We and our primate ancestors adore eggs. In our earlier tree-dwelling phase, eggs snatched from nests were a high-protein food that could be enjoyed by infants and adults alike. Eggs were part of paleodiets that pre-date our species, even our genus. They are important to hunter-gatherers, gardeners, farmers, and city folk. No diet, paleolithic, neolithic, or industrial, is complete without eggs (my apologies to those of you who are allergic).

The Taiwanese love a good thousand-year egg on their breakfast plate, a tradition that floated across the Taiwan Strait more than 400 years ago on bamboo junks. The below example comes from the kitchens of Academia Sinica (picture the Smithsonian Institution or M.I.T., smaller with nice dorms and a restaurant). The eggs (duck, chicken, or quail) are prepared by wrapping in a mixture of clay, ash, salt, quicklime, and rice hulls and then leaving for weeks or even months. In the old days eggs were buried and there are tales of ancient eggs being exhumed–then consumed.

Chinese people probably didn’t invent thousand-year eggs until the advent of domestication (so you could grab a few eggs on short notice from chickens, who were converted from jungle fowl at least 6,000 years ago) and settled living (so you could bury your eggs and be reasonably sure to remember where you left them).

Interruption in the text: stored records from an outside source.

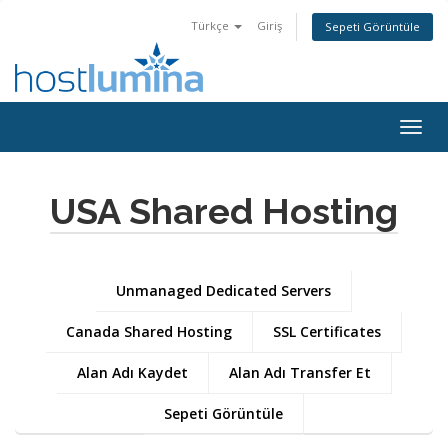
Türkçe
Giriş
Sepeti Görüntüle
Togg
navig
USA Shared Hosting
Unmanaged Dedicated Servers
Canada Shared Hosting
SSL Certificates
Alan Adı Kaydet
Alan Adı Transfer Et
Sepeti Görüntüle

When removed from their coating, the egg shells are a delicate grey-brown sometimes with branchlike markings. The above left image is of a painstakingly wrapped thousand year egg; on the right, of my Taiwanese breakfast egg. The yolk turns granular, with a deep thunderhead-grey color and a faint flavor of salt, smoke, and sulfur. The white becomes an exquisite translucent deep brown or caramel color, and rubbery-smooth. I’m not making this sound very tasty; nonetheless,  you’ll have to try one and see for yourself.

 

 

 

 

 

Have you experimented with a Paleodiet before? I’ve actually lived with hunter-gatherers and eaten a real paleodiet, complete with fibrous roots, all kinds of fruits, beans, and nuts; and wild creatures like anteaters, storks, crocodiles, electric eels, armadillos, and of course, nice juicy larvae!

In my view any paleodiet that doesn’t include bugs is phony, straight up.

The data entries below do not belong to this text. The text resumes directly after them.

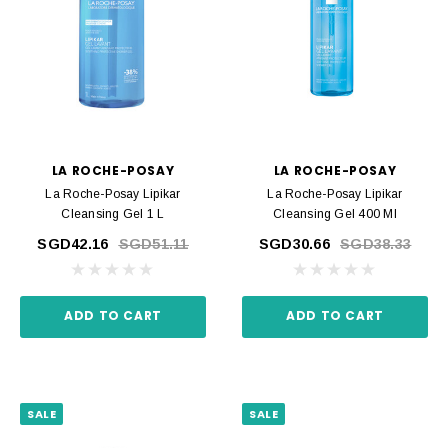
LA ROCHE-POSAY
LA ROCHE-POSAY
La Roche-Posay Lipikar
La Roche-Posay Lipikar
Cleansing Gel 1 L
Cleansing Gel 400 Ml
SGD42.16
SGD51.11
SGD30.66
SGD38.33
ADD TO CART
ADD TO CART
SALE
SALE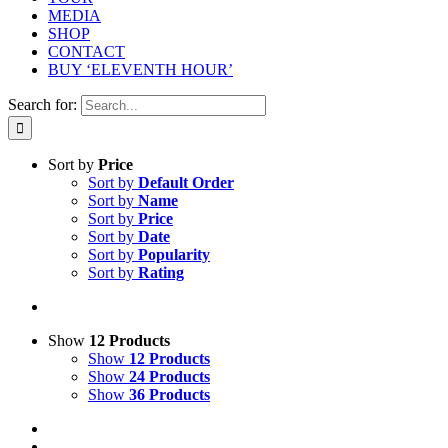
MEDIA
SHOP
CONTACT
BUY ‘ELEVENTH HOUR’
Search for:
Sort by
Price
Sort by
Default Order
Sort by
Name
Sort by
Price
Sort by
Date
Sort by
Popularity
Sort by
Rating
Show
12 Products
Show
12 Products
Show
24 Products
Show
36 Products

But you might not have to eat bugs to eat optimally. There’s a concept out there called your ‘food family tree’ that basically says you should eat what your ancestors were eating–not your ape-like ancestors, but more recent farming or herding ancestors (or, if you are of indigenous descent, then your hunting/gathering/fishing ancestors). Great concept, huh? Especially since, unlike the paleodiet, your Neolithic diet might include beer and wine :–) The tribe I lived with, the Pume of Venezuela, make a delightful beer; women chew cakes made of manioc root, spit them into a bucket of water, cover with a cloth, and leave it alone for about 12 hours. The mixture turns into a sweetish light beer–with chunks. Cheers!

My Taiwan project will focus on traditional foods of the indigenous Taiwanese farmers: Millet, taro, wild ginger, chenopodium (known to us by its Peruvian name of quinoa). This sculpture, from the Taiwan National Museum of Prehistory, shows a young lady bringing home tribal crops in her carrying basket. These crops may hold a secret not only to improved health, but resiliency to climate change (which is really affecting Taiwan’s agricultural economy). My next post will be about specifically adaptive characteristics of ancient foods, including crops like these, and why our diets should include more of them.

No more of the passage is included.